Le fils de Saul de László Nemes



Octobre 1944, Auschwitz-Birkenau.
Saul Ausländer est membre du Sonderkommando, ce groupe de prisonniers juifs isolé du reste du camp et forcé d’assister les nazis dans leur plan d’extermination. Il travaille dans l’un des crématoriums quand il découvre le cadavre d’un garçon dans les traits duquel il reconnaît son fils.

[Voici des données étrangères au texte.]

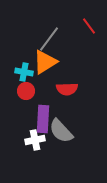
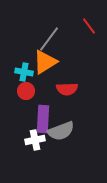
gray semicircle: rotated 68 degrees counterclockwise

Alors que le Sonderkommando prépare une révolte, il décide d’accomplir l’impossible : sauver le corps de l’enfant des flammes et lui offrir une véritable sépulture. (AlloCiné)


C'est quand ce film a été primé à Cannes que je m'y suis intéressée de très près, d'autant plus lorsque j'ai su de quoi il était question.
Je savais en pénétrant dans la salle de cinéma que ce que j'allais voir était tout sauf joyeux, que j'allais pénétrer dans l'horreur, dans l'abomination, dans l'une des pires créations de l'Homme, si ce n'est la pire : l'usine à déshumaniser, l'usine de la mort qu'était Auschwitz-Birkenau.
Je préviens : âme sensible s'abstenir, on ne ressort pas indemne de ce film.
C'est un choc, un véritable choc. Je ne suis pas ressortie indemne de cette séance.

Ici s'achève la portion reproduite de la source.